Sicurezza e immigrazione: scontro all’interno del M5S

24 Marzo 2016, di Alessandra Caparello

MILANO (WSI) – Diversità di opinioni all’interno del Movimento 5 Stelle tra i due fondatori, Beppe Grillo e Gianroberto Casaleggio. Terreno di scontro la crisi migranti, tema molto sentito alla luce dei recenti attentati terroristici di Bruxelles, rivendicati dall’Isis.

Sembra che, secondo quanto riporta il sito on line Affaritaliani.it, tra i due leader del Movimento 5 stelle ci sia un querelle in atto: da una parte Grillo favorevole ad una linea morbida, meno “alla Salvini” sul tema dei profughi e dell’accoglienza, mentre Casaleggio vorrebbe andarci giù pesante, meno soft.
Posizioni diverse che riflettono l’anima del movimento, composto da attivisti e anche parlamentari provenienti da ambienti di destra e di sinistra e come tale una varietà di idee, anche se sembra che, sempre secondo l’indiscrezione del sito, “i 5 Stelle faticano a trovare una posizione comune”.

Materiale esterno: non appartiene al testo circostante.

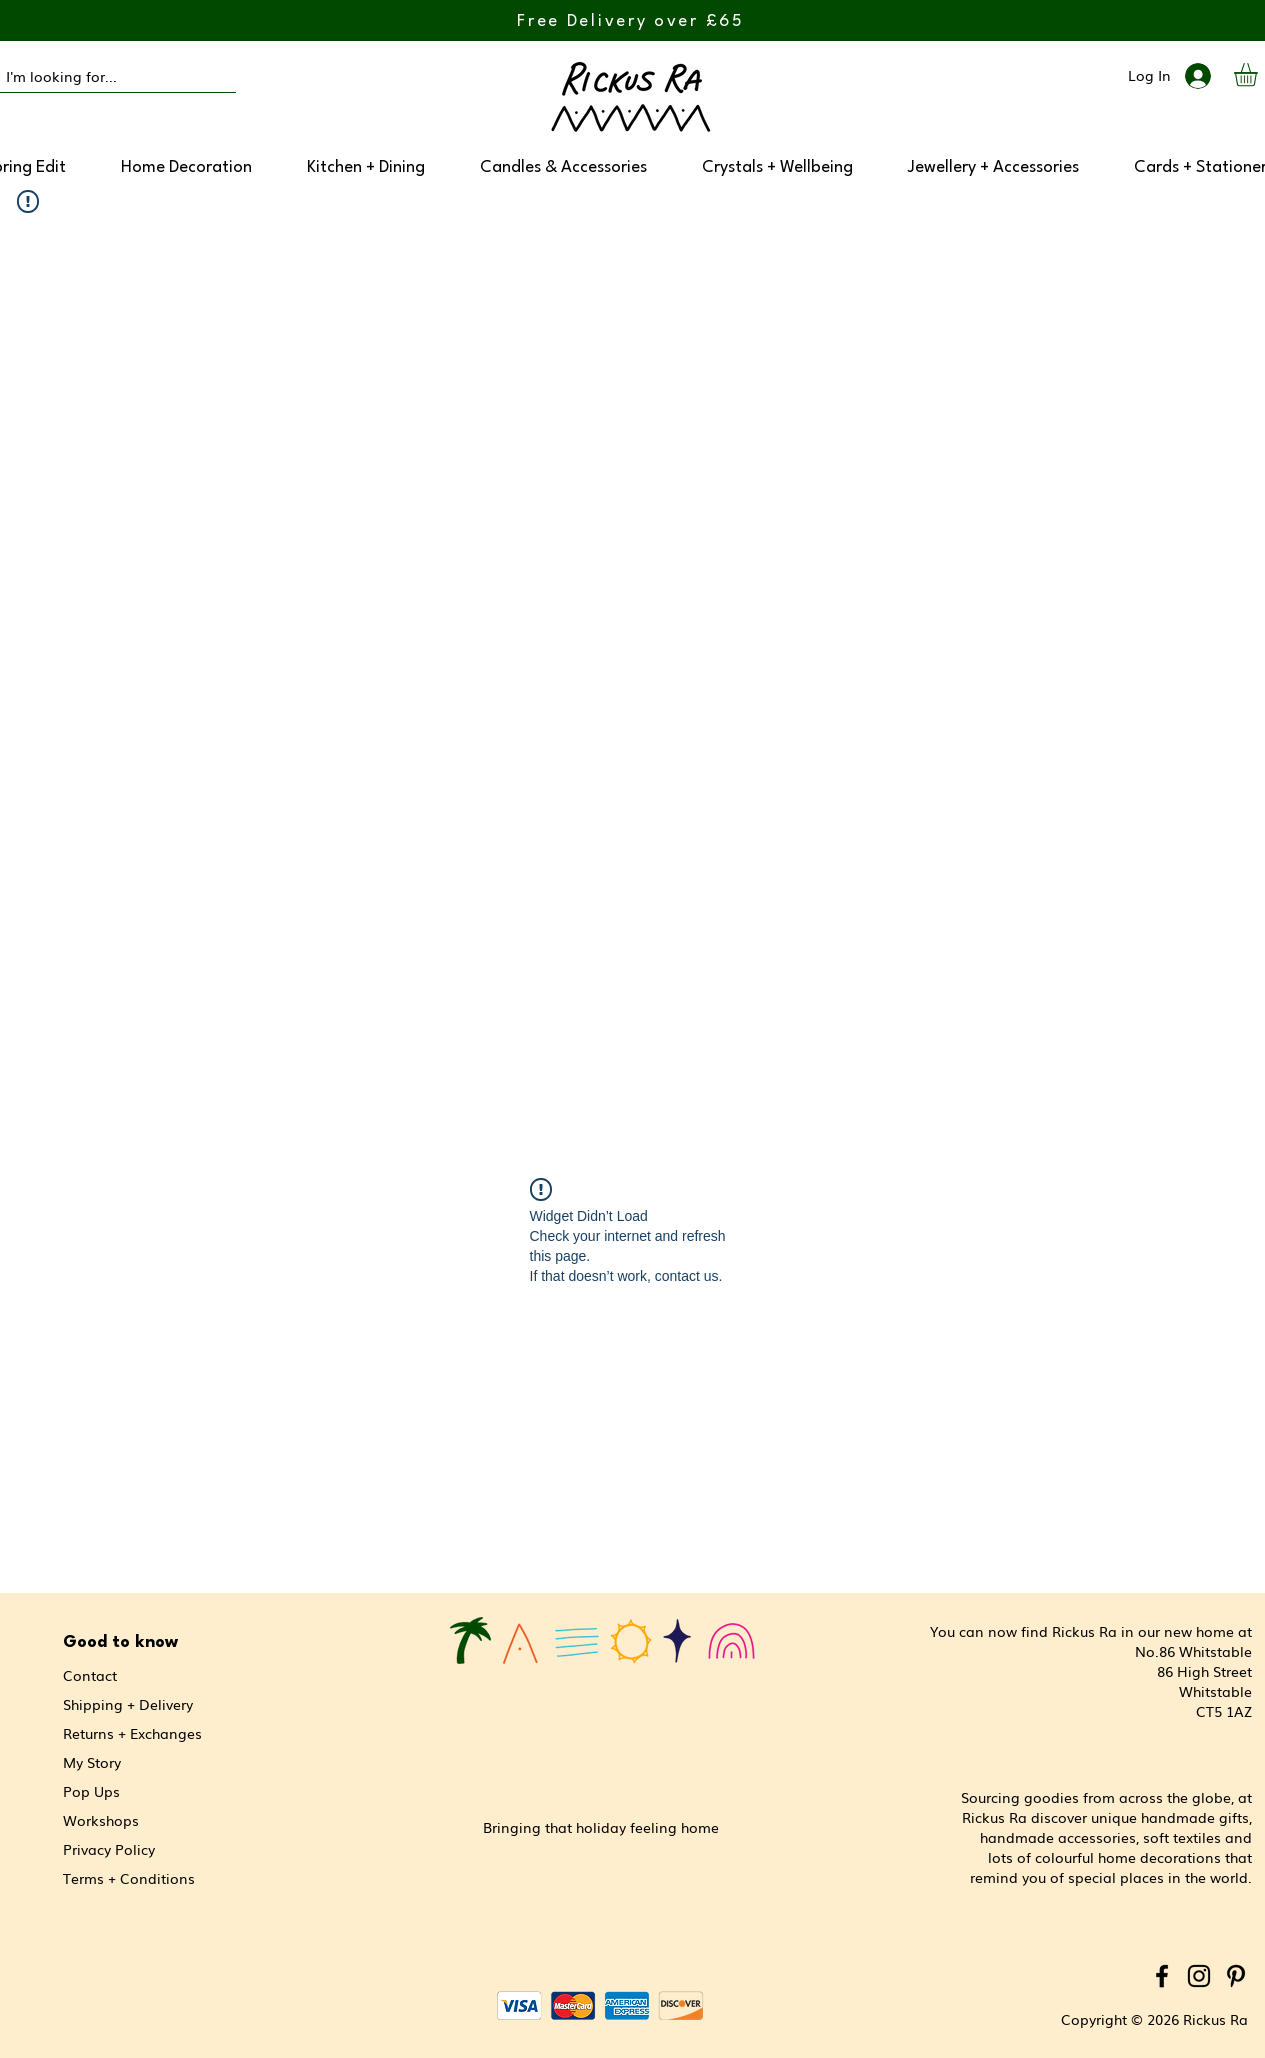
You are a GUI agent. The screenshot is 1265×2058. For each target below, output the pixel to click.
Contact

Intanto lo stesso comico-fondatore del M5S, dal suo blog lancia una pesante accusa nei confronti del Premier Matteo Renzi, reo di essere uno dei fautori, insieme agli altri leader europei, dell’immigrazione clandestina. Proprio Renzi infatti all’ultimo Consiglio europeo – “quello del vergognoso accordo con la Turchia” come scrive Grillo – “ha presentato ai partner europei la sua ricetta per combattere l‘immigrazione clandestina, anzi selvaggia come la definisce”.

“Renzi non è esperto di Africa come l’amico-piddino Walter Veltroni ma ha le idee chiare: “se vogliamo davvero dare una mano – dichiara ai giornalisti – per ridurre l’immigrazione selvaggia l’unica cosa è fare investimenti e interventi nei Paesi d’origine”. Quello che per Renzi è investimento in realtà è neocolonialismo! L’Europa spaccia per aiuto la più vergognosa delle ipocrisie: il sostegno a governi corrotti e multinazionali avide che sfruttano quei popoli per le materie prime. Ci chiediamo infine se Renzi annovera nella sua lista di “investimenti” anche le armi che generosamente l’Italia vende a Paesi che invece avrebbero bisogno solo di istruzione, pace e inclusione sociale. Le politiche di questa Europa sono la causa scatenante dell’immigrazione clandestina”.